§ **AIM OF THE TASK**:
Working down the material below, reproduce exactly every line from the one containing "проти Порошенка" to the last line, and only those.

§ **EXCERPTED RECORDS**:
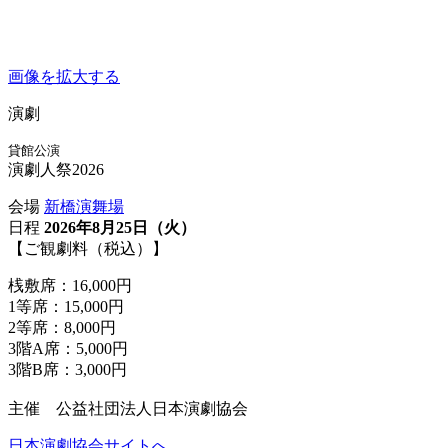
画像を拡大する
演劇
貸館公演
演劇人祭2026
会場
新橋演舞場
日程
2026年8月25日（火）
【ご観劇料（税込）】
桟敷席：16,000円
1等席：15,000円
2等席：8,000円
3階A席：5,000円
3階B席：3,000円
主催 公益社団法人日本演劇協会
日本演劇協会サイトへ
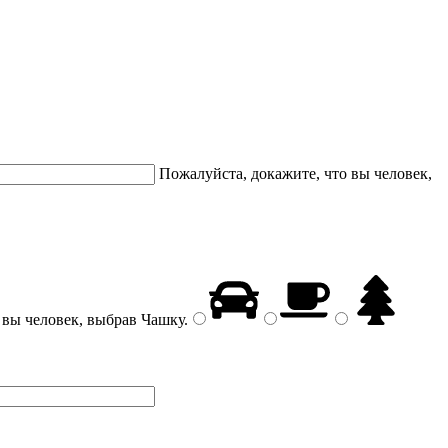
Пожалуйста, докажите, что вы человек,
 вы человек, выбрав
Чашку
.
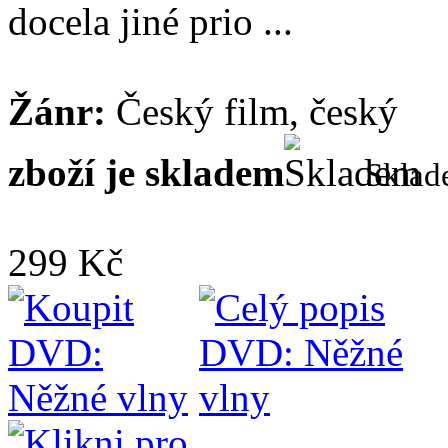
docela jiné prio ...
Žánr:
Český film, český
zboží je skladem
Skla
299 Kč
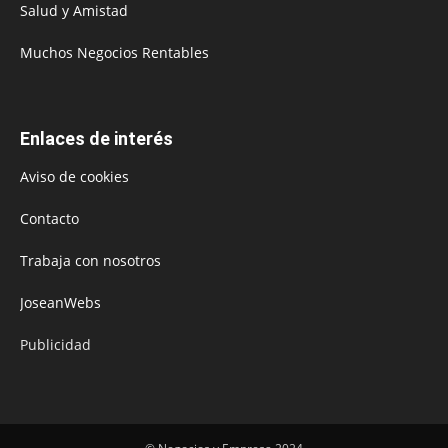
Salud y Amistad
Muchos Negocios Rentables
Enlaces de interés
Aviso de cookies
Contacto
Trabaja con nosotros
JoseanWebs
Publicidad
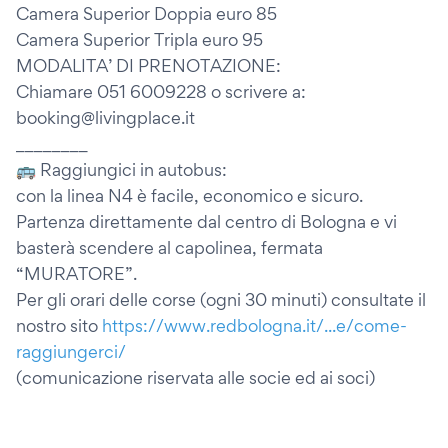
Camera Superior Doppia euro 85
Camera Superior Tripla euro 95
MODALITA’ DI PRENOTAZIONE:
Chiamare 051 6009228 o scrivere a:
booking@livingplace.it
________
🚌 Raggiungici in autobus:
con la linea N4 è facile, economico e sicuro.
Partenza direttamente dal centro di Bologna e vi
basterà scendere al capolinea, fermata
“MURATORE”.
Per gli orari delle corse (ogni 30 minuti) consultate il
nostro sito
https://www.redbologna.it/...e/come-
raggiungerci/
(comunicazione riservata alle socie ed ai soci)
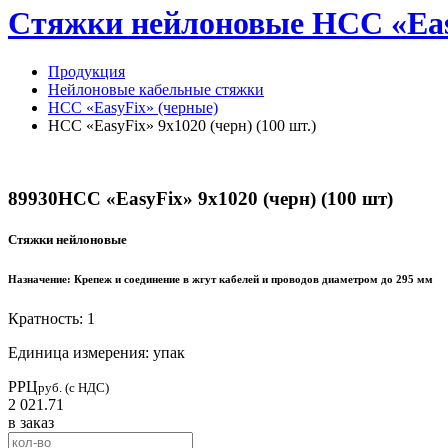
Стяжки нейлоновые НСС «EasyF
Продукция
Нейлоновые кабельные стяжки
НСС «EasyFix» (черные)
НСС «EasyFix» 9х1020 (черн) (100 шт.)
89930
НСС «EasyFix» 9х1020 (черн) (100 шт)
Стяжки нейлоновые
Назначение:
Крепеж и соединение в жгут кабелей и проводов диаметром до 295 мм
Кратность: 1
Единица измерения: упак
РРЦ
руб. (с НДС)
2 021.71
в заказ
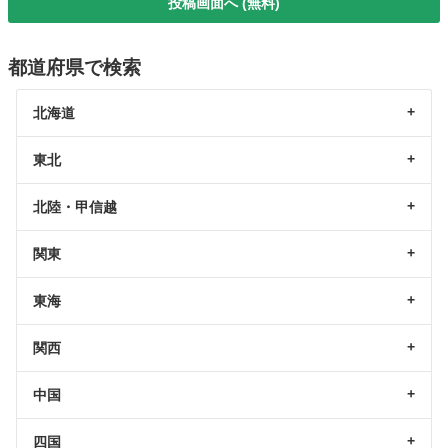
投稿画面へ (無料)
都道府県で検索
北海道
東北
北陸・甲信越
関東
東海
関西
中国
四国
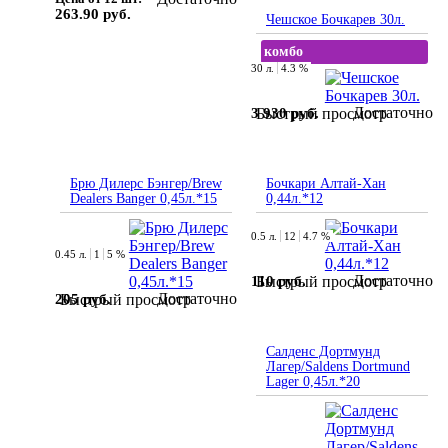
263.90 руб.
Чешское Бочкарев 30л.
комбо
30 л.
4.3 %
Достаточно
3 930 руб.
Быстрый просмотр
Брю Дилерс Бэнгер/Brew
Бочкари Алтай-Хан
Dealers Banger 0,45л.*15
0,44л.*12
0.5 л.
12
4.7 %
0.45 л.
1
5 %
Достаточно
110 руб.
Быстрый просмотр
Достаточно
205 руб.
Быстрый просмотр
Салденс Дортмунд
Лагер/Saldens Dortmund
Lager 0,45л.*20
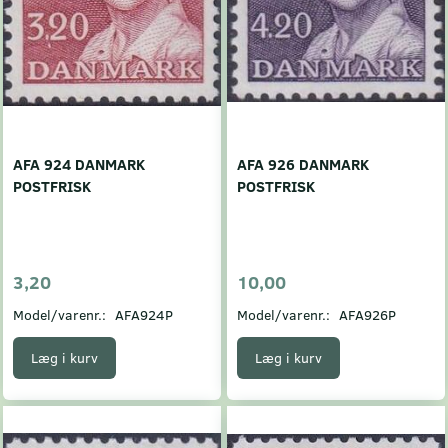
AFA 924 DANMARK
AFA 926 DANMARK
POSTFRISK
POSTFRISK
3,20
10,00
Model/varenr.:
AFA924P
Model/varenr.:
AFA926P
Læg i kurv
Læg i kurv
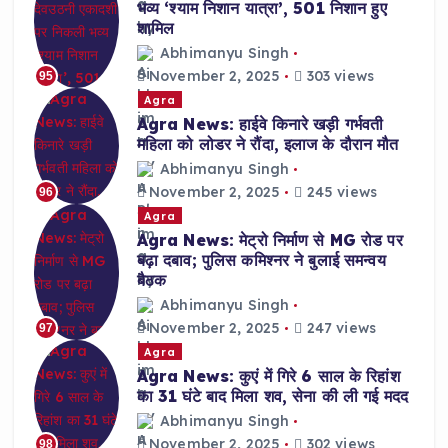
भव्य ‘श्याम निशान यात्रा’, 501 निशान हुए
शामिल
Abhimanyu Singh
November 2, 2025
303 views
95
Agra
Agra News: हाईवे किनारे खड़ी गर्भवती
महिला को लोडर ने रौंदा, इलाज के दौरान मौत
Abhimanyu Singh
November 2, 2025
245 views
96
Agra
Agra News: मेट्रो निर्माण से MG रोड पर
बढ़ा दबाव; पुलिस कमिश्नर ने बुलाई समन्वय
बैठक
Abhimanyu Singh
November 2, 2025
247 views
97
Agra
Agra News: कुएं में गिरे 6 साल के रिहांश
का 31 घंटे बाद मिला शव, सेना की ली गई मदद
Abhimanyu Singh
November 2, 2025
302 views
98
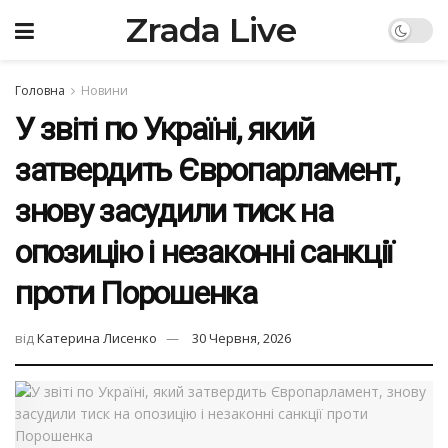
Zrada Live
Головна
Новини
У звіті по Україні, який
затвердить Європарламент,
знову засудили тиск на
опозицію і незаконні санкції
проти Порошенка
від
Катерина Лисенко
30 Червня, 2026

§ **RESULT**:
проти Порошенка
від
Катерина Лисенко
30 Червня, 2026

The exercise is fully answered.